Adesso non c’è più niente da spolpare ed è un problema di cui liberarsi al più presto. Le cosiddette “banche di sistema” e i profeti dell’italianità riscoprono gli imperativi categorici del mercato». [7]
L’operazione, per ora, riguarda Telco, la società che controlla Telecom. Al centro della scena c’è il presidente di Telecom Italia, Franco Bernabè, ormai prossimo alle dimissioni (già giovedì potrebbe prendere il suo posto Sarmi, ad di Poste italiane). Ha bisogno di capitali da investire sulla rete (soprattutto sulla banda larga) ma l’azienda non li ha perché è ancora gravata da 40 miliardi di debiti accumulati da Roberto Colaninno (che scalò il colosso a spese della stessa Telecom nel 1999) e da Marco Tronchetti Provera che la rilevò nel 2001. «Bernabè voleva puntare a un aumento di capitale, cioè i soci che iniettano denaro nell’azienda. Ma i padroni di Telecom non vogliono scucire un euro, perché quando l’hanno comprata lo hanno fatto per il controllo (in italiano corrente: il potere) e non per investire nelle telecomunicazioni». [7]
Che gli attuali padroni di Telecom non vogliano investire in telecomunicazioni, del resto, è comprensibile. Basta guardare da chi è composto il salotto buono denominato Telco. Meletti: «Questa scatola appositamente costituita nell’aprile 2007 ha acquistato dalla Pirelli di Tronchetti le azioni Telecom a 2,8 euro l’una, con un investimento di 4,5 miliardi. Oggi il 22,45 per cento di Telecom, che basta a Telco per comandare, vale in Borsa circa 750 milioni. I soci di Telco sono Telefonica Espana con il 46,18 per cento, Mediobanca e Intesa Sanpaolo con l’11,62 per cento a testa e Assicurazioni Generali con il 30,58 per cento. Il numero uno di Mediobanca, Alberto Nagel, ha detto a chiare lettere che lui vuole sbarazzarsi dell’investimento. Il boss di Generali, Mario Greco, è sulla stessa linea: come spiegare agli azionisti che la compagnia ha perso un miliardo e mezzo per giocare con i telefoni?». [7]

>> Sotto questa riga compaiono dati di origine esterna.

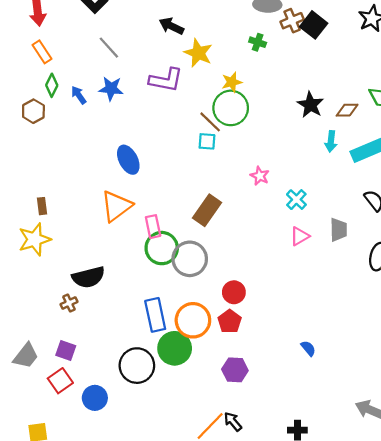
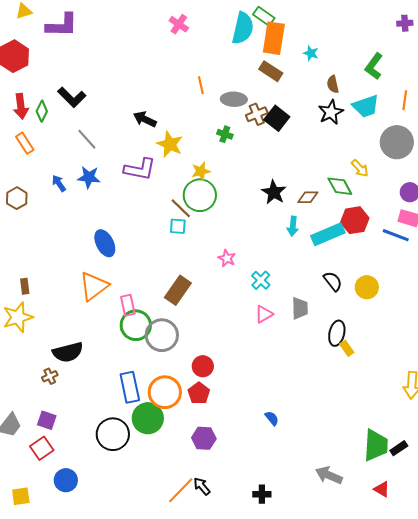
green diamond: (52, 85) -> (42, 111), moved
blue circle: (95, 398) -> (66, 480), moved

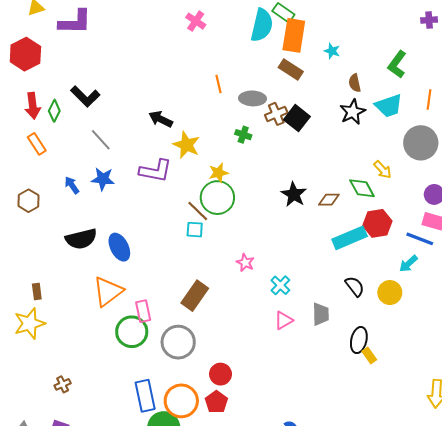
cyan arrow: (293, 226) -> (408, 264), moved, turned 42
green circle: (136, 325) -> (132, 332), moved
black semicircle: (68, 352) -> (81, 239), moved

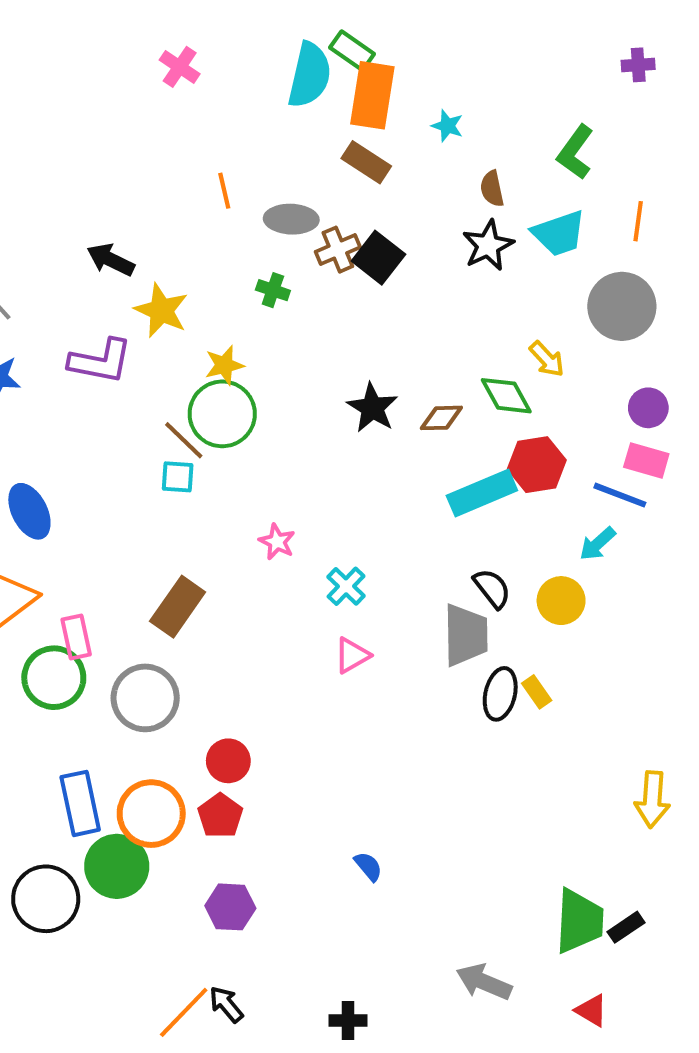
gray trapezoid: (321, 314) -> (466, 635), moved, size x1.4
yellow rectangle: (369, 355) -> (537, 692), moved

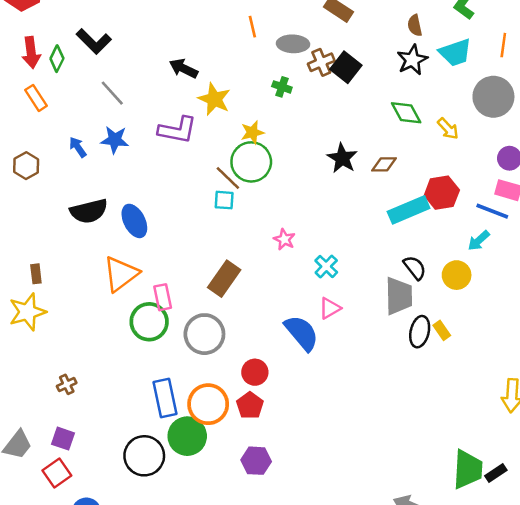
green diamond: (506, 396) -> (406, 113), moved
blue semicircle: (368, 866) -> (302, 333), moved, size x2.0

Vivo imbarazzo è anche quello che sta vivendo la seconda banca italiana, Intesa Sanpaolo, già autoelettasi “banca di sistema” (ha all’attivo la spericolata difesa dell’italianità di Alitalia), dove si sta consumando lo scontro tra il presidente Giovanni Bazoli e l’ad Enrico Cucchiani (anche lui ormai prossimo al defenestramento). La tesi più realistica è che lo scontro sia avvenuto tra due modelli di gestione della banca; il primo interpretato per decenni dall’83enne presidente bresciano con l’imperativo di far diventare Intesa una banca di sistema secondo una logica relazionale. Per il laico Cucchiani, che veniva da una esperienza internazionale, questo modello è apparso sin dall’inizio provinciale e angusto. [8]
Dagospia: «L’anziano Bazoli, che Della Valle immaginava di mandare ai giardinetti, ha dimostrato una vitalità inattesa e l’intenzione palese di dare una mano al democristiano Letta per evitare che i problemi dell’Alitalia e di Telco minassero il Governo. Per l’Alitalia si è trovata una soluzione miseranda con 100 milioni che serviranno soltanto per consentire ai francesi di AirFrance di arrivare a concludere quel disegno di conquista che Romano Prodi, grande amico di Bazoli, aveva immaginato prima dell’arrivo di Berlusconi. Per quanto riguarda Telco e Telecom la decisione della banca è simile a quella degli altri due soci forti Mediobanca e Generali che hanno deciso di liberarsi del fardello scaricando sugli spagnoli il compito di vedersela con le varie Antitrust». [8]
Giorgio Dell’Arti: «I patti di sindacato, le scatole cinesi e – terzo elemento – la perenne disponibilità della politica a lasciare che i profitti fossero privati e le perdite pubbliche, sono dunque finiti. E l’addio a Telecom e ad Alitalia è molto di più che il passaggio in mani straniere di due campioni nazionali». [1]
(a cura di Francesco Billi)
Note: Note: [1] Giorgio Dell’Arti, Gazzetta dello Sport 25/9; [2] Sergio Bocconi, CorrierEconomia 23/9; [3] Alessandro Penati, la Repubblica 22/9; [4] Marigia Mangano, Il Sole 24 Ore 20/9; [5] Reuters 17/9; [6] Giorgio Meletti, il Fatto Quotidiano 24/9; [7] Luca Pisapia, il Fatto Quotidiano 5/7; [8] Dagospia 27/9.